» WHAT IS REQUIRED:
Go through the material below and count the lines containing the word "text". Give that number by itself.

» EXTRACTED MATERIAL:
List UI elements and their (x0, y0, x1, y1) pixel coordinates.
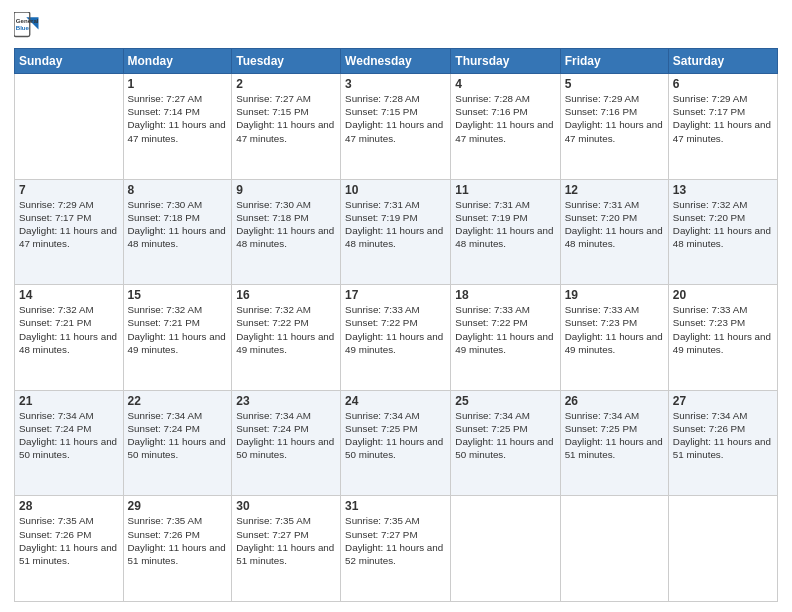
day-cell: 23Sunrise: 7:34 AM Sunset: 7:24 PM Dayli… (232, 390, 341, 496)
day-cell: 4Sunrise: 7:28 AM Sunset: 7:16 PM Daylig… (451, 74, 560, 180)
day-number: 14 (19, 288, 119, 302)
day-info: Sunrise: 7:34 AM Sunset: 7:24 PM Dayligh… (236, 409, 336, 462)
day-cell: 22Sunrise: 7:34 AM Sunset: 7:24 PM Dayli… (123, 390, 232, 496)
day-info: Sunrise: 7:33 AM Sunset: 7:23 PM Dayligh… (565, 303, 664, 356)
week-row-2: 7Sunrise: 7:29 AM Sunset: 7:17 PM Daylig… (15, 179, 778, 285)
page-container: General Blue SundayMondayTuesdayWednesda… (0, 0, 792, 612)
day-info: Sunrise: 7:32 AM Sunset: 7:21 PM Dayligh… (128, 303, 228, 356)
day-info: Sunrise: 7:30 AM Sunset: 7:18 PM Dayligh… (236, 198, 336, 251)
page-header: General Blue (14, 12, 778, 40)
day-cell: 10Sunrise: 7:31 AM Sunset: 7:19 PM Dayli… (341, 179, 451, 285)
day-info: Sunrise: 7:34 AM Sunset: 7:24 PM Dayligh… (128, 409, 228, 462)
day-number: 27 (673, 394, 773, 408)
day-cell: 2Sunrise: 7:27 AM Sunset: 7:15 PM Daylig… (232, 74, 341, 180)
day-cell: 9Sunrise: 7:30 AM Sunset: 7:18 PM Daylig… (232, 179, 341, 285)
day-number: 22 (128, 394, 228, 408)
day-number: 12 (565, 183, 664, 197)
day-info: Sunrise: 7:34 AM Sunset: 7:25 PM Dayligh… (565, 409, 664, 462)
day-info: Sunrise: 7:28 AM Sunset: 7:16 PM Dayligh… (455, 92, 555, 145)
day-cell: 3Sunrise: 7:28 AM Sunset: 7:15 PM Daylig… (341, 74, 451, 180)
column-header-thursday: Thursday (451, 49, 560, 74)
week-row-5: 28Sunrise: 7:35 AM Sunset: 7:26 PM Dayli… (15, 496, 778, 602)
logo: General Blue (14, 12, 44, 40)
day-number: 11 (455, 183, 555, 197)
day-number: 20 (673, 288, 773, 302)
column-header-wednesday: Wednesday (341, 49, 451, 74)
svg-text:Blue: Blue (16, 24, 30, 31)
day-number: 15 (128, 288, 228, 302)
day-number: 1 (128, 77, 228, 91)
day-number: 19 (565, 288, 664, 302)
day-info: Sunrise: 7:35 AM Sunset: 7:27 PM Dayligh… (345, 514, 446, 567)
day-number: 3 (345, 77, 446, 91)
day-number: 13 (673, 183, 773, 197)
day-cell: 7Sunrise: 7:29 AM Sunset: 7:17 PM Daylig… (15, 179, 124, 285)
day-info: Sunrise: 7:35 AM Sunset: 7:26 PM Dayligh… (128, 514, 228, 567)
day-info: Sunrise: 7:34 AM Sunset: 7:26 PM Dayligh… (673, 409, 773, 462)
day-number: 9 (236, 183, 336, 197)
logo-icon: General Blue (14, 12, 42, 40)
day-cell: 6Sunrise: 7:29 AM Sunset: 7:17 PM Daylig… (668, 74, 777, 180)
day-cell: 30Sunrise: 7:35 AM Sunset: 7:27 PM Dayli… (232, 496, 341, 602)
day-cell: 26Sunrise: 7:34 AM Sunset: 7:25 PM Dayli… (560, 390, 668, 496)
day-number: 5 (565, 77, 664, 91)
day-number: 8 (128, 183, 228, 197)
day-cell: 11Sunrise: 7:31 AM Sunset: 7:19 PM Dayli… (451, 179, 560, 285)
day-cell: 28Sunrise: 7:35 AM Sunset: 7:26 PM Dayli… (15, 496, 124, 602)
day-cell: 18Sunrise: 7:33 AM Sunset: 7:22 PM Dayli… (451, 285, 560, 391)
column-header-friday: Friday (560, 49, 668, 74)
day-number: 2 (236, 77, 336, 91)
week-row-1: 1Sunrise: 7:27 AM Sunset: 7:14 PM Daylig… (15, 74, 778, 180)
day-cell (668, 496, 777, 602)
day-cell (15, 74, 124, 180)
column-header-monday: Monday (123, 49, 232, 74)
day-info: Sunrise: 7:27 AM Sunset: 7:15 PM Dayligh… (236, 92, 336, 145)
calendar-header: SundayMondayTuesdayWednesdayThursdayFrid… (15, 49, 778, 74)
day-number: 7 (19, 183, 119, 197)
day-number: 18 (455, 288, 555, 302)
day-cell: 24Sunrise: 7:34 AM Sunset: 7:25 PM Dayli… (341, 390, 451, 496)
week-row-3: 14Sunrise: 7:32 AM Sunset: 7:21 PM Dayli… (15, 285, 778, 391)
day-number: 4 (455, 77, 555, 91)
day-number: 24 (345, 394, 446, 408)
day-cell: 15Sunrise: 7:32 AM Sunset: 7:21 PM Dayli… (123, 285, 232, 391)
column-header-saturday: Saturday (668, 49, 777, 74)
day-number: 6 (673, 77, 773, 91)
day-cell: 13Sunrise: 7:32 AM Sunset: 7:20 PM Dayli… (668, 179, 777, 285)
day-info: Sunrise: 7:34 AM Sunset: 7:24 PM Dayligh… (19, 409, 119, 462)
day-info: Sunrise: 7:30 AM Sunset: 7:18 PM Dayligh… (128, 198, 228, 251)
column-header-sunday: Sunday (15, 49, 124, 74)
day-info: Sunrise: 7:31 AM Sunset: 7:19 PM Dayligh… (345, 198, 446, 251)
day-cell: 27Sunrise: 7:34 AM Sunset: 7:26 PM Dayli… (668, 390, 777, 496)
day-number: 21 (19, 394, 119, 408)
day-cell: 17Sunrise: 7:33 AM Sunset: 7:22 PM Dayli… (341, 285, 451, 391)
day-number: 31 (345, 499, 446, 513)
day-number: 17 (345, 288, 446, 302)
day-cell: 8Sunrise: 7:30 AM Sunset: 7:18 PM Daylig… (123, 179, 232, 285)
day-info: Sunrise: 7:35 AM Sunset: 7:27 PM Dayligh… (236, 514, 336, 567)
day-info: Sunrise: 7:32 AM Sunset: 7:22 PM Dayligh… (236, 303, 336, 356)
calendar-body: 1Sunrise: 7:27 AM Sunset: 7:14 PM Daylig… (15, 74, 778, 602)
calendar-table: SundayMondayTuesdayWednesdayThursdayFrid… (14, 48, 778, 602)
day-cell: 20Sunrise: 7:33 AM Sunset: 7:23 PM Dayli… (668, 285, 777, 391)
day-number: 16 (236, 288, 336, 302)
day-cell: 21Sunrise: 7:34 AM Sunset: 7:24 PM Dayli… (15, 390, 124, 496)
day-info: Sunrise: 7:31 AM Sunset: 7:19 PM Dayligh… (455, 198, 555, 251)
week-row-4: 21Sunrise: 7:34 AM Sunset: 7:24 PM Dayli… (15, 390, 778, 496)
day-info: Sunrise: 7:31 AM Sunset: 7:20 PM Dayligh… (565, 198, 664, 251)
day-cell (451, 496, 560, 602)
day-cell (560, 496, 668, 602)
day-info: Sunrise: 7:27 AM Sunset: 7:14 PM Dayligh… (128, 92, 228, 145)
day-info: Sunrise: 7:33 AM Sunset: 7:22 PM Dayligh… (345, 303, 446, 356)
day-number: 26 (565, 394, 664, 408)
day-cell: 25Sunrise: 7:34 AM Sunset: 7:25 PM Dayli… (451, 390, 560, 496)
day-info: Sunrise: 7:34 AM Sunset: 7:25 PM Dayligh… (345, 409, 446, 462)
day-cell: 12Sunrise: 7:31 AM Sunset: 7:20 PM Dayli… (560, 179, 668, 285)
day-number: 10 (345, 183, 446, 197)
day-cell: 31Sunrise: 7:35 AM Sunset: 7:27 PM Dayli… (341, 496, 451, 602)
day-cell: 16Sunrise: 7:32 AM Sunset: 7:22 PM Dayli… (232, 285, 341, 391)
day-info: Sunrise: 7:28 AM Sunset: 7:15 PM Dayligh… (345, 92, 446, 145)
svg-text:General: General (16, 17, 39, 24)
day-info: Sunrise: 7:33 AM Sunset: 7:23 PM Dayligh… (673, 303, 773, 356)
day-number: 29 (128, 499, 228, 513)
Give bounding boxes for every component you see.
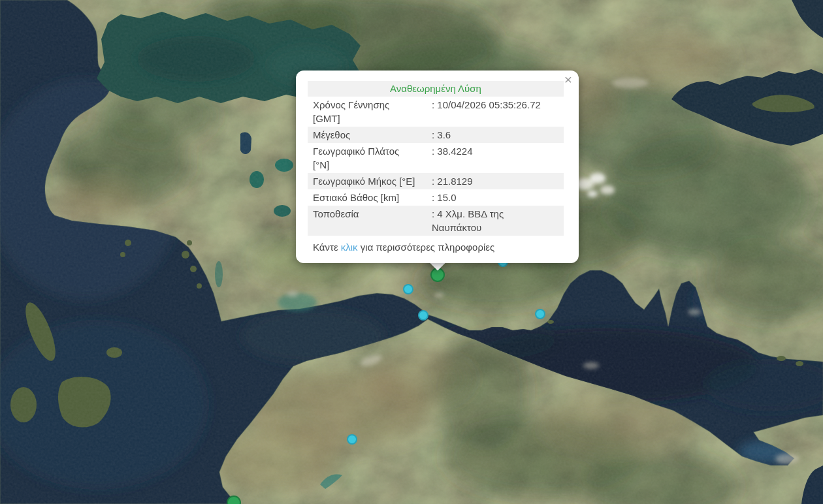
row-value: : 10/04/2026 05:35:26.72 (432, 98, 558, 125)
more-info-link[interactable]: κλικ (341, 242, 358, 253)
row-label: Μέγεθος (313, 128, 432, 142)
popup-close-button[interactable]: × (564, 72, 572, 86)
popup-row-origin-time: Χρόνος Γέννησης [GMT] : 10/04/2026 05:35… (308, 97, 564, 127)
row-value: : 15.0 (432, 191, 558, 204)
row-value: : 4 Χλμ. ΒΒΔ της Ναυπάκτου (432, 207, 558, 234)
row-label: Γεωγραφικό Πλάτος [°N] (313, 144, 432, 172)
earthquake-map-app: × Αναθεωρημένη Λύση Χρόνος Γέννησης [GMT… (0, 0, 823, 504)
row-label: Τοποθεσία (313, 207, 432, 234)
popup-row-location: Τοποθεσία : 4 Χλμ. ΒΒΔ της Ναυπάκτου (308, 206, 564, 236)
popup-row-magnitude: Μέγεθος : 3.6 (308, 127, 564, 143)
popup-row-latitude: Γεωγραφικό Πλάτος [°N] : 38.4224 (308, 143, 564, 173)
earthquake-marker[interactable] (418, 310, 428, 321)
row-value: : 21.8129 (432, 174, 558, 188)
earthquake-marker[interactable] (535, 309, 545, 319)
row-label: Χρόνος Γέννησης [GMT] (313, 98, 432, 125)
popup-title: Αναθεωρημένη Λύση (308, 81, 564, 97)
footer-text-suffix: για περισσότερες πληροφορίες (358, 242, 495, 253)
earthquake-marker[interactable] (347, 434, 357, 445)
row-value: : 3.6 (432, 128, 558, 142)
earthquake-info-popup: × Αναθεωρημένη Λύση Χρόνος Γέννησης [GMT… (296, 71, 579, 263)
popup-row-longitude: Γεωγραφικό Μήκος [°E] : 21.8129 (308, 173, 564, 189)
footer-text-prefix: Κάντε (313, 242, 341, 253)
row-label: Εστιακό Βάθος [km] (313, 191, 432, 204)
row-label: Γεωγραφικό Μήκος [°E] (313, 174, 432, 188)
popup-footer: Κάντε κλικ για περισσότερες πληροφορίες (308, 236, 564, 255)
earthquake-marker[interactable] (403, 284, 413, 294)
popup-row-depth: Εστιακό Βάθος [km] : 15.0 (308, 189, 564, 206)
row-value: : 38.4224 (432, 144, 558, 172)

» RESPONSE AREA:
4